Dengan berpijak pada lontar Asta Dewa, Asta Kosala-Kosali dan Asta Bhumi ternyata apa yang disebut dengan palinggih Penyarikan tidak lain dari Tugu Penyarikan yang belakangan lebih popular dengan sebutan Tugu Ngerurah (Ratu Ngerurah). Bentuknya seperti tugu-tugu lainnya yang berisi sebuah ruangan (rong) beratap dan tanpa pintu. Dan posisi penempatannya adalah di arah Tenggara menghadap ke Barat. Tepatnya lagi berada di areal sanggah/merajan dengan posisi disebelah kiri Palinggih Kamulan yang merong telu.

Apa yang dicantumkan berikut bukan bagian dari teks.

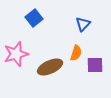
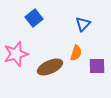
purple square: moved 2 px right, 1 px down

Jika benar demikian, maka fungsi Palinggih/Tugu Penyarikan/Ngerurah ini tidak lain sebagai linggih untuk “Sang Catur Sanak” yang telah suci sebagaimana halnya Kamulan untuk palinggih roh leluhur yang telah suci. Didalam lontar Agastya Prana disebutkan sang bayi mempunyai saudara yang disebut Sang Catur Sanak. Saudara empat sang bayi itu selalu menyertai kehidupan sekalian melindunginya dari berbagai cobaan hidup dari kecil hingga kembali ke asal. Keadaan Catur Sanak akan senantiasa menyesuaikan diri dan terus mengikuti perkembangan si bayi. Setiap upacara yang bertujuan untuk meningkatkan status si bayi ada pula upacara yang diperuntukkan bagi Sang Catur Sanak. Setiap peningkatan status yang di capai oleh si bayi, Catur Sanak pun mengikuti. Begitu pun saat bayi menjadi dewasa lalu tua dan akhirnya mati, Sang Catur Sanak terus mengikuti. Itulah sebabnya bila seseorang meninggal lalu di-aben, maka Sang Catur Sanak pun ikut diberikan upacara. Setelah ngaben (sawa/asti wedana) dilanjutkan dengan upacara Atma Wedana (Mamukur) di mana Sang Catur Sanak diikutkan juga.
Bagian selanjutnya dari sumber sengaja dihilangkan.